---------- Data records ----------

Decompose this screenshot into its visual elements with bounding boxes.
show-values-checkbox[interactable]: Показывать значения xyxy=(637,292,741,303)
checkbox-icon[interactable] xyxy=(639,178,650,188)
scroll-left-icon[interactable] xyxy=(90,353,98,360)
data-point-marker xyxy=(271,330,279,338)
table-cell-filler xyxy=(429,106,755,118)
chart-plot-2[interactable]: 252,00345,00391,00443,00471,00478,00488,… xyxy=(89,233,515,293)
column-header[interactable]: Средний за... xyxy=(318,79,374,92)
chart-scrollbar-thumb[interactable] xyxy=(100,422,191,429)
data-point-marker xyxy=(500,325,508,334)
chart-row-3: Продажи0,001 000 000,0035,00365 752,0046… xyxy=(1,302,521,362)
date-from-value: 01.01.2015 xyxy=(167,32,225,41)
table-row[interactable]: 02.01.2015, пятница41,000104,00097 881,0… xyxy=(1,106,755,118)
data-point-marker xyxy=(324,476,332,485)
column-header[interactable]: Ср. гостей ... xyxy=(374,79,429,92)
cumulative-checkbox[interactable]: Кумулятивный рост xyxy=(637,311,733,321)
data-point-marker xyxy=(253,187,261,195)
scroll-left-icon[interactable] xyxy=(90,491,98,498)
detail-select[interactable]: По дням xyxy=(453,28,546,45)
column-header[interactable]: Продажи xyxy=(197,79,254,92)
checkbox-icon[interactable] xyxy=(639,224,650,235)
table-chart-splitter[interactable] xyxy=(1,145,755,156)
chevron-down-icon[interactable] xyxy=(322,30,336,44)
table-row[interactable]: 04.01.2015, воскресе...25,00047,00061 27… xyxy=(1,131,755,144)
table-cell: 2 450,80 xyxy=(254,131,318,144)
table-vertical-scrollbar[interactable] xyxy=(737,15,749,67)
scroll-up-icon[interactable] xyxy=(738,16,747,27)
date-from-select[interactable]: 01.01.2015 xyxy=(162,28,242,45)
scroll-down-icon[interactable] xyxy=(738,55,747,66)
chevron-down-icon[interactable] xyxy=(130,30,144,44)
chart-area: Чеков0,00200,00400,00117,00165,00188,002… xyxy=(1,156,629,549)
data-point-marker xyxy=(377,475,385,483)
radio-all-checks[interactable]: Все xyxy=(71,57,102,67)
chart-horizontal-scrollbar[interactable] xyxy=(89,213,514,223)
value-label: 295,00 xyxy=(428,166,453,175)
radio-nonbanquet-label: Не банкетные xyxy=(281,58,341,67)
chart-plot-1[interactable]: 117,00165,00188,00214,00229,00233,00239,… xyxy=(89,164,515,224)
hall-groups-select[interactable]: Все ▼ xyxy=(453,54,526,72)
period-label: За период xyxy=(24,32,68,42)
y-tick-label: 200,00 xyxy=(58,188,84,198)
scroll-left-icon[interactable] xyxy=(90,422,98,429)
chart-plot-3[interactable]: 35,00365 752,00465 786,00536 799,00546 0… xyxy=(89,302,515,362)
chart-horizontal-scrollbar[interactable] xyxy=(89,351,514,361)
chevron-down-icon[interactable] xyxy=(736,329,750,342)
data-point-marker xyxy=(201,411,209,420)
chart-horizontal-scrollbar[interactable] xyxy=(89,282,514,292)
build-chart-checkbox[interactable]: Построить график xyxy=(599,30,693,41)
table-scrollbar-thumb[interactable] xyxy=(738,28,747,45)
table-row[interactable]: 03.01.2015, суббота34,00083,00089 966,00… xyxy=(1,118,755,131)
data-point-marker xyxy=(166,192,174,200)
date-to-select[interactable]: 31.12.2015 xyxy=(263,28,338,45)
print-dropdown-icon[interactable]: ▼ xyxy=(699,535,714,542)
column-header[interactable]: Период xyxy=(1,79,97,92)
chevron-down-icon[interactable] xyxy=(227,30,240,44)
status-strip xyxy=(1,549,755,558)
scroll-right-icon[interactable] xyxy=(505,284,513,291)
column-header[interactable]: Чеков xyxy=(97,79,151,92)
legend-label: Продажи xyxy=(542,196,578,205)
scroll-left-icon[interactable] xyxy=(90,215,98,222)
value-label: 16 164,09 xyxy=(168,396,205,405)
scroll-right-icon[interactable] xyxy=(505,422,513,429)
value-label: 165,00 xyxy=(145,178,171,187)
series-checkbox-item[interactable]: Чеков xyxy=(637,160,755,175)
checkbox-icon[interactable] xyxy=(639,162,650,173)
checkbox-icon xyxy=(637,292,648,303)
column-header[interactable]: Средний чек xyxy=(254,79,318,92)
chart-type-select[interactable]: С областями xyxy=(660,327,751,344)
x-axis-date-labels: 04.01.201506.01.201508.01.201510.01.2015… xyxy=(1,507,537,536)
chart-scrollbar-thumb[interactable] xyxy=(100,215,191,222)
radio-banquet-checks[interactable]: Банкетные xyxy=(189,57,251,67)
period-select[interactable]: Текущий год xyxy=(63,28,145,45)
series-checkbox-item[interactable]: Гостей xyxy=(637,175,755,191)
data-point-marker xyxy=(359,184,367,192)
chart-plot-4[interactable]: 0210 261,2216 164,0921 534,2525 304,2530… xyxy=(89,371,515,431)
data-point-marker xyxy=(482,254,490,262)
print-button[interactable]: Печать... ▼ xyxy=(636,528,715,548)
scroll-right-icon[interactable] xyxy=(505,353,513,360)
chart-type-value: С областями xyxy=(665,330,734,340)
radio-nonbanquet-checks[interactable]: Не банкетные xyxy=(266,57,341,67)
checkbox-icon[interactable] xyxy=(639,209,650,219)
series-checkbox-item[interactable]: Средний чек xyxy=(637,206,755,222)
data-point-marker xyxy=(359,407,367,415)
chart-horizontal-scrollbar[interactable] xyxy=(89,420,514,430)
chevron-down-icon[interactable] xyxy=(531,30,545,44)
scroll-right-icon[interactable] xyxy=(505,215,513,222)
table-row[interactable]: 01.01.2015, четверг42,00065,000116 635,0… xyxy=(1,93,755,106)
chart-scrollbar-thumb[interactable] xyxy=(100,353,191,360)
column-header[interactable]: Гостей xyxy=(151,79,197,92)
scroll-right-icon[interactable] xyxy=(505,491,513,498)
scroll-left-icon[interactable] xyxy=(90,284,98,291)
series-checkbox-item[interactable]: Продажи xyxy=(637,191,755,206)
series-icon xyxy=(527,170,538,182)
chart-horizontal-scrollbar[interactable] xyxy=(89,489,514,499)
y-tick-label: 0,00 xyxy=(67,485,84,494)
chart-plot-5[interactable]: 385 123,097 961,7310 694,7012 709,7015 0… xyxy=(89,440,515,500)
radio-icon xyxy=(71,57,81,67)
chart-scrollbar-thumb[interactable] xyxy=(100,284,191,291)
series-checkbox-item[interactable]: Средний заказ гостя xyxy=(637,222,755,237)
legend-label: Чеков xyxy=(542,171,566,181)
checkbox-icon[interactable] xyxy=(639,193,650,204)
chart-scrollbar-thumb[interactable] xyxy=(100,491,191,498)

----------

» What you have to do:
Apply a filter to the listing above so that only lines with "item" are kept, and copy those lines.

» Exercise result:
series-checkbox-item[interactable]: Чеков xyxy=(637,160,755,175)
series-checkbox-item[interactable]: Гостей xyxy=(637,175,755,191)
series-checkbox-item[interactable]: Средний чек xyxy=(637,206,755,222)
series-checkbox-item[interactable]: Продажи xyxy=(637,191,755,206)
series-checkbox-item[interactable]: Средний заказ гостя xyxy=(637,222,755,237)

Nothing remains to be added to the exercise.